▶ What needs to be done:
Exact reproductions of all the entries, please, and no pictures.

▶ Data excerpts:
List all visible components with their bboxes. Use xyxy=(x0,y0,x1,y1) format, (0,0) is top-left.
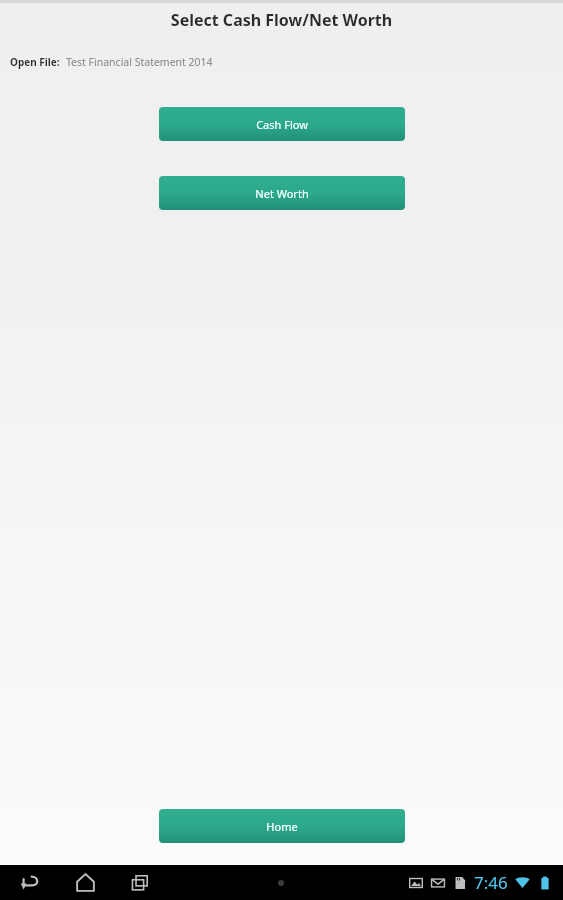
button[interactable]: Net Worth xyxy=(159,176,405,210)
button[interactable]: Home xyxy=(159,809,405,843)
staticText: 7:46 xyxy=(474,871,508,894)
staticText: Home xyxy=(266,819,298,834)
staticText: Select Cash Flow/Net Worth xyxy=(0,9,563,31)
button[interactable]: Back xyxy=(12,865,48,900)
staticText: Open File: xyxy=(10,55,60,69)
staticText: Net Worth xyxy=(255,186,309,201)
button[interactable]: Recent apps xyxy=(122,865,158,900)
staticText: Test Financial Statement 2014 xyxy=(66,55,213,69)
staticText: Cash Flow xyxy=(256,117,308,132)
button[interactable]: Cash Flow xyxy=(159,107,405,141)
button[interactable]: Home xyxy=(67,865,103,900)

▶ Task answer:
List all visible components with their bboxes. Use xyxy=(x0,y0,x1,y1) format, (0,0) is top-left.
button[interactable]: Net Worth xyxy=(159,176,405,210)
button[interactable]: Home xyxy=(159,809,405,843)
staticText: 7:46 xyxy=(474,871,508,894)
staticText: Home xyxy=(266,819,298,834)
staticText: Select Cash Flow/Net Worth xyxy=(0,9,563,31)
button[interactable]: Back xyxy=(12,865,48,900)
staticText: Open File: xyxy=(10,55,60,69)
staticText: Net Worth xyxy=(255,186,309,201)
button[interactable]: Recent apps xyxy=(122,865,158,900)
staticText: Test Financial Statement 2014 xyxy=(66,55,213,69)
staticText: Cash Flow xyxy=(256,117,308,132)
button[interactable]: Cash Flow xyxy=(159,107,405,141)
button[interactable]: Home xyxy=(67,865,103,900)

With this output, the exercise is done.